İbn-i Rüşd, 12. yüzyılda yaşayan İslam filozoflarından biridir. Onun felsefi gelişimi, klasik İslam düşüncesiyle özdeşleşen felsefe geleneğinin eleştirisiyle başlar. İslam felsefesi geleneğinde, Aristotelesçi bir anlayış vardı ve İbn-i Rüşd, bu geleneği eleştirerek felsefesine yeni bir yön vermiştir.
İbn-i Rüşd’ün düşüncesinde, yalnızca kelamcıların değil, aynı zamanda Aristotelesçi düşüncenin de eleştirisini görüyoruz. Kelamcıların tanrı, özne ve obje gibi kavramları üzerine yaptıkları tartışmaları, mantığı getirerek sorgulamıştır. Böylece kelamcılık geleneğinden ayrılmış ve Aristoteles’in felsefesiyle ilgilenmeye başlamıştır.
İbn-i Rüşd’ün felsefesi, Aristotelesçi bir çizginin takipçisi olsa da, onu özgün bir şekilde yorumlar. İbn-i Rüşd, Aristoteles’in felsefesini İslam düşüncesiyle uyumlu hale getirirken, aynı zamanda onu eleştirel bir şekilde ele alır. İbn-i Rüşd’ün felsefi gelişimi, kelamcı ve Aristotelesçi düşünceleri bir araya getirerek yeni bir sentez oluşturmasıyla devam etmiştir.

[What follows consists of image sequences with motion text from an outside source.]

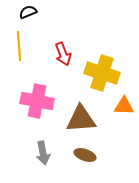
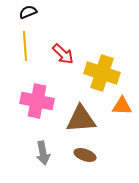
yellow line: moved 6 px right
red arrow: rotated 25 degrees counterclockwise
orange triangle: moved 2 px left
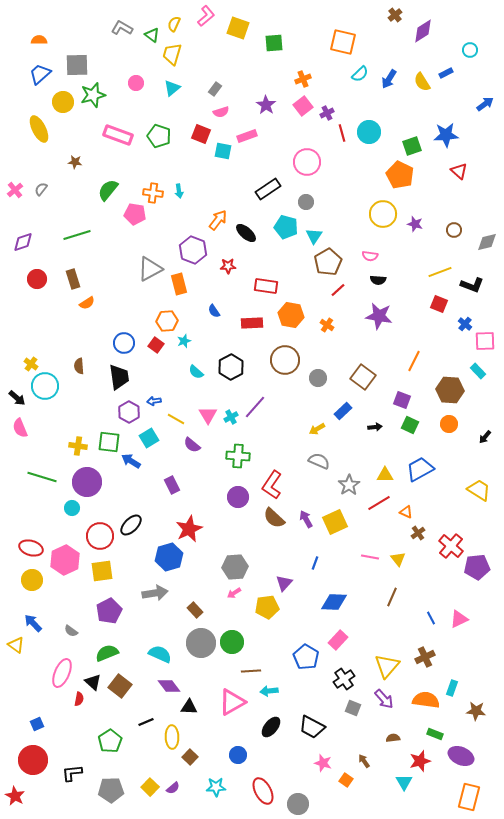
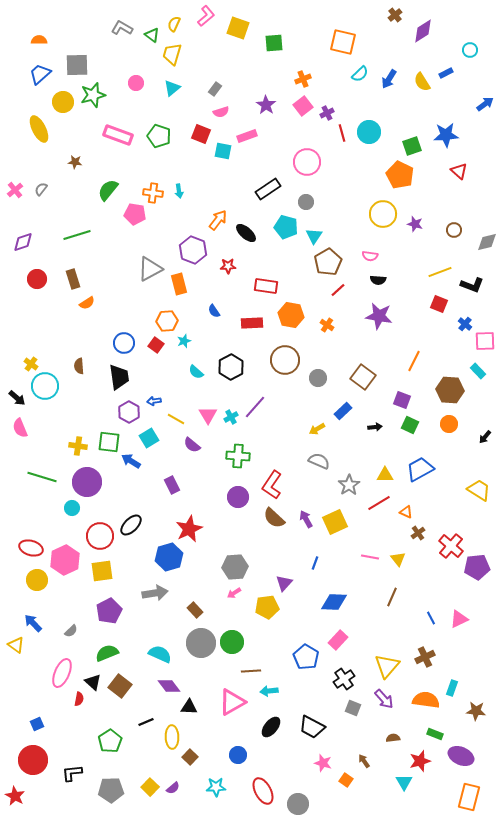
yellow circle at (32, 580): moved 5 px right
gray semicircle at (71, 631): rotated 80 degrees counterclockwise
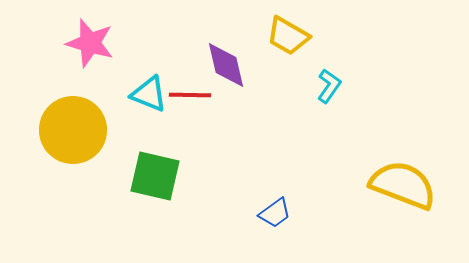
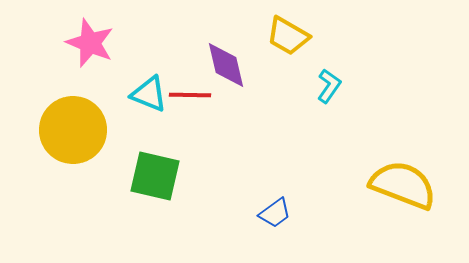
pink star: rotated 6 degrees clockwise
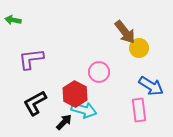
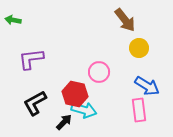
brown arrow: moved 12 px up
blue arrow: moved 4 px left
red hexagon: rotated 15 degrees counterclockwise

Sonuç olarak, İbn-i Rüşd’ün felsefi gelişimi, kelamcı ve Aristotelesçi düşüncelerin eleştirisiyle başlayarak, bu düşünceleri sentezleyerek yeni bir felsefe geliştirmesiyle devam etmiştir. İbn-i Rüşd’ün felsefesi, düşüncesiyle İslam geleneğinde klasik bir yeri vardır ve onun felsefesi bugün bile tartışılmaya devam etmektedir.
İbn-i Rüşd’ün düşüncesinde, yalnızca kelamcıların değil, aynı zamanda Aristotelesçi düşüncenin de eleştirisini görüyoruz. Kelamcıların tanrı, özne ve obje gibi kavramları üzerine yaptıkları tartışmaları, mantığı getirerek sorgulamıştır. Böylece kelamcılık geleneğinden ayrılmış ve Aristoteles’in felsefesiyle ilgilenmeye başlamıştır.
İbn-i Rüşd’ün felsefesi, Aristotelesçi bir çizginin takipçisi olsa da, onu özgün bir şekilde yorumlar. İbn-i Rüşd, Aristoteles’in felsefesini İslam düşüncesiyle uyumlu hale getirirken, aynı zamanda onu eleştirel bir şekilde ele alır. İbn-i Rüşd’ün felsefi gelişimi, kelamcı ve Aristotelesçi düşünceleri bir araya getirerek yeni bir sentez oluşturmasıyla devam etmiştir.
Sonuç olarak, İbn-i Rüşd’ün felsefi gelişimi, kelamcı ve Aristotelesçi düşüncelerin eleştirisiyle başlayarak, bu düşünceleri sentezleyerek yeni bir felsefe geliştirmesiyle devam etmiştir. İbn-i Rüşd’ün felsefesi, düşüncesiyle İslam geleneğinde klasik bir yeri vardır ve onun felsefesi bugün bile tartışılmaya devam etmektedir.